I recently experienced feeling shame. I was particularly vulnerable to this feeling as you may recall my previous blog on how I’ve recently been experiencing a bout of increased anxiety. Well, of course, if not careful, anxiety can send me straight into a “shame spiral”. And that’s what happened. Let me begin…
It’s the start of the school year and I have children. Now, usually, when I’m doing pretty good and taking care of myself I would say I’m a pretty good mom. I’m not a perfect mom by any means, but I love my kids and I do my best to keep them safe, fed, and knowing they are loved. But of course, it’s like some sort of unspoken rule, when you become a parent you become a target for shame. There’s always something you “should” be doing better and it leaves you feeling like you aren’t doing enough and you spiral into this ugly pit of failure. Whooo. Went dark there for a minute. Sorry about that. Annnnnyways. I have lots of friends on social media who are also parents. Pretty amazing parents actually. So the first day of school comes and goes. The end of my day I see all of these posts from my amazing parent friends of their kids holding up signs- “First day of ____”….flashback to my morning that day, there was me, rummaging through a laundry basket of mismatched socks trying to find a somewhat match for my daughter while screaming at the top of my lungs to reach the upstairs of my house for the 19th time to wake up my oldest son, a teenager who sleeps until it’s literally time to RUN out the door.

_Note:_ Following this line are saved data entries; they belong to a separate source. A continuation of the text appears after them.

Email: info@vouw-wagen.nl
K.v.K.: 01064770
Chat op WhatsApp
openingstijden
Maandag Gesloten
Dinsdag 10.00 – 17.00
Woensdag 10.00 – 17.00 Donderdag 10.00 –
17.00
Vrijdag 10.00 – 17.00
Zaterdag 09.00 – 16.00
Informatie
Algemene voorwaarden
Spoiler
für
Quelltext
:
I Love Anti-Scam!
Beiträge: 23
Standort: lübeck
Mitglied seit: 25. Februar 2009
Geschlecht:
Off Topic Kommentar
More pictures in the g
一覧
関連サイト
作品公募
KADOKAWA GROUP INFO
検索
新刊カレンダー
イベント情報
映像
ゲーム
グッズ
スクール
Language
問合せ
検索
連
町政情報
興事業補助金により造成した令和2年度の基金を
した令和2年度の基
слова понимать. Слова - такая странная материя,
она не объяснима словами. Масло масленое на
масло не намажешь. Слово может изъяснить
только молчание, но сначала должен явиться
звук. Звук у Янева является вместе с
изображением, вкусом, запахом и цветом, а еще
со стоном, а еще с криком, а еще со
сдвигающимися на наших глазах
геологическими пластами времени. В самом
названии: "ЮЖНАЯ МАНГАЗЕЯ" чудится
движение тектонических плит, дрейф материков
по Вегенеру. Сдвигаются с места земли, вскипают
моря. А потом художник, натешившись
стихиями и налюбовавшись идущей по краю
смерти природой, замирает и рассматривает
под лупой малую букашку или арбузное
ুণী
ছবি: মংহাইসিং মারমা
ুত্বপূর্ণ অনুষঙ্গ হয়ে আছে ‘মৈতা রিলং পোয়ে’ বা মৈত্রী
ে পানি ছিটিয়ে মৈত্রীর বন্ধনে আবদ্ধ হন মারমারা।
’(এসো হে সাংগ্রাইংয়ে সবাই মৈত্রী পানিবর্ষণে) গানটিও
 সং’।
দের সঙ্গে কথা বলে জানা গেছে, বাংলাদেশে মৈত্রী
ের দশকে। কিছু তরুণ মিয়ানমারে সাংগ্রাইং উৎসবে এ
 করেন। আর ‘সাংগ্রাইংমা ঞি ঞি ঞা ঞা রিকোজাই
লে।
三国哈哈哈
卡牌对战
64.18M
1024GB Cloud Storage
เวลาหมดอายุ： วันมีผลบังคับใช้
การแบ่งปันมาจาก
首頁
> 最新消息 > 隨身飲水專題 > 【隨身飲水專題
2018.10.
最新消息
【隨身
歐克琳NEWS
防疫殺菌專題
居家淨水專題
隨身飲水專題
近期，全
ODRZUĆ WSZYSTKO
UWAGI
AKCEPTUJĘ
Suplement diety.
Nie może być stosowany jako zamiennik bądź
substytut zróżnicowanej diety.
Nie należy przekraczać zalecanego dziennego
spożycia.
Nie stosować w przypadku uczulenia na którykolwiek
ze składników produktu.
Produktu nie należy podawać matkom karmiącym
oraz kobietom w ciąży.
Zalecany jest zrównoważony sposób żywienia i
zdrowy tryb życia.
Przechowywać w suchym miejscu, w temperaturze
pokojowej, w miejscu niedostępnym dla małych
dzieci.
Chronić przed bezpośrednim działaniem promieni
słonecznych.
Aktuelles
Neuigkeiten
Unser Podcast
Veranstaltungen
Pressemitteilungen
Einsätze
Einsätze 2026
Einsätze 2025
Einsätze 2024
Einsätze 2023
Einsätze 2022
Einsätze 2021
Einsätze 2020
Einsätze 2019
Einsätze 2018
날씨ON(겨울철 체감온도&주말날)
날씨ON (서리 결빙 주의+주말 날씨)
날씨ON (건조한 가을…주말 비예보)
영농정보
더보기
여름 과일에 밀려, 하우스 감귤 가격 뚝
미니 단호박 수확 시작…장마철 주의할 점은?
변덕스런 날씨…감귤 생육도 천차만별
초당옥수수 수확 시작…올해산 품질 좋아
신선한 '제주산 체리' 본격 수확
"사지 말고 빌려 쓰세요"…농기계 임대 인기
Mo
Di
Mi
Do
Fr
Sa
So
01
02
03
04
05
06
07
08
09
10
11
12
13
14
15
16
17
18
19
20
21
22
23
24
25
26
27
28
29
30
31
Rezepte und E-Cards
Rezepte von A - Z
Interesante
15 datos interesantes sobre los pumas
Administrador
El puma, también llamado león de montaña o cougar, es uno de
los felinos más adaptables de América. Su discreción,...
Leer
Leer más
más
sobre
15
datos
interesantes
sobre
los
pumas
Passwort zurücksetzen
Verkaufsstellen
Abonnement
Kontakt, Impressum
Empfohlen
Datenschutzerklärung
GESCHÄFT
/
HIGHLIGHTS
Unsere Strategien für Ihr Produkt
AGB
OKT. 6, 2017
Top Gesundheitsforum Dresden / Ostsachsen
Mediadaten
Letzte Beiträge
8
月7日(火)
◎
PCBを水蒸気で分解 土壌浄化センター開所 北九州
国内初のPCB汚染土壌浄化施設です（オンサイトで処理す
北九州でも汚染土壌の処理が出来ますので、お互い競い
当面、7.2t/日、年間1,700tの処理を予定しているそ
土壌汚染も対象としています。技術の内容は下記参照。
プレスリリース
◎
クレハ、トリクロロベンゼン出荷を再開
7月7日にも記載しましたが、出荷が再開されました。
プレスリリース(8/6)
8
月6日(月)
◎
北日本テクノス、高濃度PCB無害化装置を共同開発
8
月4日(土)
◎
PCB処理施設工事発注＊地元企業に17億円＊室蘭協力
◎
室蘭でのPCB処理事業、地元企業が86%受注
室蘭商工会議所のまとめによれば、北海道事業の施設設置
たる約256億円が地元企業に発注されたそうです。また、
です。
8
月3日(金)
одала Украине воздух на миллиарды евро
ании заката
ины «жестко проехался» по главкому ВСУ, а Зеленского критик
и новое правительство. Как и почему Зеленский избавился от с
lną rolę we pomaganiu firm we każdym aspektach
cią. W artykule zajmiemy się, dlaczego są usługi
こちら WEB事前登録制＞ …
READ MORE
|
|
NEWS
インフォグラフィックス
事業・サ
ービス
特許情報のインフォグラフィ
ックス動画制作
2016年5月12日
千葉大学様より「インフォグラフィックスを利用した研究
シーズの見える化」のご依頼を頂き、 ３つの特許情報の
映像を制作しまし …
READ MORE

While looking at these beautiful pictures of all of these children, with parents just as busy as I am- but still found time to capture this precious moment in their children’s lives- I began to feel shamed. And it wasn’t anyone’s fault. So don’t mistake me when I say this because I’m not blaming any of my parent friends for me feeling shamed! But I began to question myself- “Why couldn’t I have done a better job preparing the night before so we weren’t rushing?”, “Are my kids going to look back in 20 years and think I didn’t love them because I didn’t capture their special moments on film?”, “What do other people think of me?”, etc etc etc. I began to feel like I wasn’t worthy of my children’s love. I began to feel like I was a bad mother. And I cried.
Then I remembered “guilt is: I did something bad, Shame is: I am bad”. I’m not a bad person, and I’m not a bad mother. I love my kids. I stopped and remembered who I am as a person and what makes me unique. For those who know me, you know I’m not a super sentimental person. Sure, I mean, things have meaning to me and blah blah blah…but I don’t hold on to every little thing. I just have never been a very sentimental person. It’s not who I am as a person. And that reflects in my parenting. I don’t hold on to every little note my kids write or every picture or tooth or hair or whatever other body parts that fall off of their children that parents hold onto….I just don’t do that. I hold on to the memory of what it was, I reminisce through story telling with my children and family. And so while I have no physical evidence to show that something happened….I could tell you a great story about their first day of school. Why? Because that’s the type of person I am. It doesn’t make me worse then other parents, it only makes me different.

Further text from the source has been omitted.